Western black-legged ticks show up frequently in urban parks across southern California, typically in grassy areas. So whether you’re walking a trail in a national forest or cutting through a weedy park in a metro area, the risk can be real if the habitat is right.

Your Backyard’s Tick Hotspots

In residential areas, ticks don’t distribute evenly across your property. They cluster in specific microhabitats. The single most important zone is the border where your lawn meets woodland or brush. This transition edge is where ticks are most abundant, because it’s where their animal hosts travel and where humidity stays high enough for ticks to survive.

Stone walls are another major hotspot. They provide shelter for white-footed mice, the primary reservoir for the Lyme bacterium in the eastern U.S. After mice pick up ticks, the ticks drop off in places mice frequent: stone walls, woodpiles, rodent burrows, garden beds, and areas with accumulated brush or debris. Old furniture, trash piles, and unsealed gaps in stone walls all create habitat for rodents and, by extension, for ticks.

Tall grasses, weeds, and overgrown brush near your home are also prime tick territory. Research on white-footed mice in fragmented suburban landscapes found that mice captured just 30 to 40 meters into the forest edge rarely ventured into nearby yards. This suggests that maintaining a clear buffer zone between your lawn and the woods, and targeting tick management right at that boundary, can meaningfully reduce your exposure.

When Ticks Are Active

Black-legged ticks don’t disappear in winter the way mosquitoes do. Adults have a questing threshold of just 4°C (about 39°F). Any winter day that rises above that temperature can bring adult ticks out looking for a host. This catches people off guard: a mild January afternoon is enough to put you at risk in endemic areas.
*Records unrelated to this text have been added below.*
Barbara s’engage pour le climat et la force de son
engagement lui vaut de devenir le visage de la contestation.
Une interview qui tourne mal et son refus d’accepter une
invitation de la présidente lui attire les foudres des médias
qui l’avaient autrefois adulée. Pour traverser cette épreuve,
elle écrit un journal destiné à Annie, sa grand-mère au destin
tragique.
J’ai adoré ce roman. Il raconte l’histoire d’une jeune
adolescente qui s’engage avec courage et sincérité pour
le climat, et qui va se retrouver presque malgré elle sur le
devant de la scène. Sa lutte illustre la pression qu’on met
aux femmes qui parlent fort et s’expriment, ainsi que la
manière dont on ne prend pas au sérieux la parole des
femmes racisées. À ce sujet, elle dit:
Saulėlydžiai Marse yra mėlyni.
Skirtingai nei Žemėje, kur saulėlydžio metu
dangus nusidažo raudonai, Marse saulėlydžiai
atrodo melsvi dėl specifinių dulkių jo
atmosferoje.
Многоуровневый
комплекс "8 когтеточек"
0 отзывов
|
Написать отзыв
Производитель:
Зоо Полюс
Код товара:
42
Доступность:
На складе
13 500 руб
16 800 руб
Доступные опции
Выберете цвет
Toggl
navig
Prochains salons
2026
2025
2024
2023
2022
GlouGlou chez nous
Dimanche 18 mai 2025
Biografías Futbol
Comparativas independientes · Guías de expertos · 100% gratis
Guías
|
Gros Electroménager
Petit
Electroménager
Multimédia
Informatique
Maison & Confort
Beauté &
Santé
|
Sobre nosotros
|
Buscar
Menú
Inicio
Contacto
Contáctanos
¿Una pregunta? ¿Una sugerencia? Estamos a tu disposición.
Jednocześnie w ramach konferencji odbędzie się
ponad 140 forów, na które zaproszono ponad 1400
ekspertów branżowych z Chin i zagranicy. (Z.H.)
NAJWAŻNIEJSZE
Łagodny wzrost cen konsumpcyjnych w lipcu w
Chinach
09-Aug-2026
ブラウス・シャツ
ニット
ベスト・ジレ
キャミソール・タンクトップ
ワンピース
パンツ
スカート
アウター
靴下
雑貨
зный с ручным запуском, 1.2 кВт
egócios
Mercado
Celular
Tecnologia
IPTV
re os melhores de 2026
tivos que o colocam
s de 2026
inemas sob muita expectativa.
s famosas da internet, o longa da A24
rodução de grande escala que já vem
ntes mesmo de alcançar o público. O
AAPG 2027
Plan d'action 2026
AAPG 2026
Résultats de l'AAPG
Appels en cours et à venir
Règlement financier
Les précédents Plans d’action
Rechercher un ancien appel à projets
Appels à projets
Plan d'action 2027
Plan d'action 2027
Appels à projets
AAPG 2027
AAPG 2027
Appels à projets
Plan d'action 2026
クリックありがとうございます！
The nymphal stage, which is responsible for most Lyme transmission because of its tiny size, peaks in late spring and summer, roughly May through July in most of the Northeast and upper Midwest. Adults are most active in fall and early spring. In California, western black-legged tick adults are active during the cooler, wetter months from fall through early spring, while nymphal activity is less well defined, particularly in central and southern parts of the state.

A Range That Keeps Growing

The geographic footprint of Lyme-carrying ticks has expanded substantially over the past two decades and shows no signs of stabilizing. The merging of the Northeast and upper Midwest populations into one continuous zone is a major shift. Pennsylvania went from partial tick coverage to established populations in every county. Maine, New Hampshire, and Vermont have all seen northward spread. Ohio’s forests are now colonized from the east.

Adding to the complexity, the Asian longhorned tick, an invasive species first detected in New Jersey in 2017, has since been documented in 17 mostly eastern states. While it’s not currently considered a primary Lyme vector in the U.S., its rapid spread illustrates how quickly tick ranges can change. The practical implication is straightforward: areas that were tick-free a decade ago may not be today, so checking current local tick data before assuming your region is safe is worth the effort.